It was the horrific rape and murder of a 14-year-old girl in Sumatra by a gang of 12 men and boys in May that drove Indonesian President Joko Widodo to push for drastic changes to the country’s child-protection laws.
The vote in the House of Representatives on Wednesday makes Indonesia the first Southeast Asian country to use chemical castration on sex offenders, following in the footsteps of Russia, Poland, South Korea and some American states. Convicted paedophiles in the UK can also undergo the procedure voluntarily.
Repeat offenders or those convicted of sexually abusing family members face a minimum of 10 years in prison and a maximum sentence of 20 years (up from five to 15 years). A court can also order their chemical castration and tagging with a chip.
Perpetrators can be sentenced to death if their victims are killed, sustain permanent physical or psychological trauma, or contract sexually transmitted diseases.
The country’s National Commission for Child Protection chairman Arist Merdeka Sirait welcomed the move. “The law will put a smile on the faces of children across Indonesia because finally those who have fallen victim will get to see their abusers justly punished and those who could be future victims are finally protected,” he told The Australian.
Indonesian Child Protection Agency commissioner Asrorun Niam said the new law would make paedophiles think twice.
“Providing harsher punishments is not the only solution to address the problem but it is a good step in preventing and minimising sexual abuse against minors, which has become increasingly rampant across Indonesia,” he said
But there has been harsh criticism of the laws from the Indonesian Doctors Association and Amnesty International, with calls to repeal it immediately.

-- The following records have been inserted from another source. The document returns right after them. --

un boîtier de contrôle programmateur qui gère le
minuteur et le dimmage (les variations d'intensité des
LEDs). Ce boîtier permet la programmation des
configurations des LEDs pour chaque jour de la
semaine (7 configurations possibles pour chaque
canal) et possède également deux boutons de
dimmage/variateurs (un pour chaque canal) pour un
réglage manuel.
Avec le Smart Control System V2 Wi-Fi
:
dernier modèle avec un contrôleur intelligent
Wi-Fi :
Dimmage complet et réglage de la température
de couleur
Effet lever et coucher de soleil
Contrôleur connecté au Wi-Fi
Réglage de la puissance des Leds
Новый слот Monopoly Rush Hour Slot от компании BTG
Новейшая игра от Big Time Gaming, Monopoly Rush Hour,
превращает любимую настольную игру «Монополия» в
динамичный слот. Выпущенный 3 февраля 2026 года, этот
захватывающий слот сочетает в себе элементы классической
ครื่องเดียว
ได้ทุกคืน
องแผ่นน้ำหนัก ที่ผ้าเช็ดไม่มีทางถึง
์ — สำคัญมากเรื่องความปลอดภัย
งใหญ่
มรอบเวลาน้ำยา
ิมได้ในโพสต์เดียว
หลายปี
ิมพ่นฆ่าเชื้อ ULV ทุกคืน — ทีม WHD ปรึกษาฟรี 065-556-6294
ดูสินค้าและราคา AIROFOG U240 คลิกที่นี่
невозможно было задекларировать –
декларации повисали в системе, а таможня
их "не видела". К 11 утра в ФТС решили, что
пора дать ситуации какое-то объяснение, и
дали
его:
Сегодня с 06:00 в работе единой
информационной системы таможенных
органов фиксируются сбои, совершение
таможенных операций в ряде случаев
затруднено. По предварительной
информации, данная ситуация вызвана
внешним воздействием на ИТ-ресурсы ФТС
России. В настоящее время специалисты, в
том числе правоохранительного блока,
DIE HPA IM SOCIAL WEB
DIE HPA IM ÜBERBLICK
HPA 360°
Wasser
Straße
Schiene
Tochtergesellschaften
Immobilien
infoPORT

The IDA has prohibited its members from administering chemical castration.
“Numerous studies have shown that castration is not an ¬effective deterrent, because sex crimes are not caused by hormonal impulses but by behavioural disorders,” chairman Daeng Muhammad Faqih said.
“It would be unethical for doctors to be the ones executing the sentences. A doctor’s job is to save lives.”
Amnesty International has called for a halt to the laws with its researcher on Indonesia Papang Hidayat saying:“The sexual abuse of children is indescribably horrific. But subjecting offenders to chemical castration or executions is not justice, it is adding one cruelty to another,” said, Amnesty International’s Researcher on Indonesia.
Amnesty’s statement said that imposing chemical castration by law without informed consent as a punitive measure would be a cruel, inhuman and degrading punishment.
“Forced chemical castration is a violation of the prohibition on torture and other cruel, inhuman or degrading treatment or punishment under international law,” said Papang Hidayat.